*** Task input ***

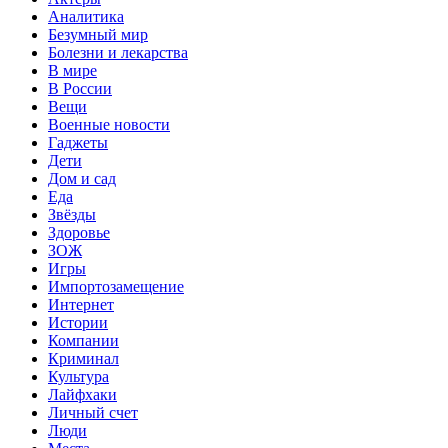
Аналитика
Безумный мир
Болезни и лекарства
В мире
В России
Вещи
Военные новости
Гаджеты
Дети
Дом и сад
Еда
Звёзды
Здоровье
ЗОЖ
Игры
Импортозамещение
Интернет
Истории
Компании
Криминал
Культура
Лайфхаки
Личный счет
Люди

*** End of Task input ***

> Problem requirements
Write out once more the lines above beginning at the line with "Болезни и лекарства"; continue through the final line and stop there.

> Answer space
Болезни и лекарства
В мире
В России
Вещи
Военные новости
Гаджеты
Дети
Дом и сад
Еда
Звёзды
Здоровье
ЗОЖ
Игры
Импортозамещение
Интернет
Истории
Компании
Криминал
Культура
Лайфхаки
Личный счет
Люди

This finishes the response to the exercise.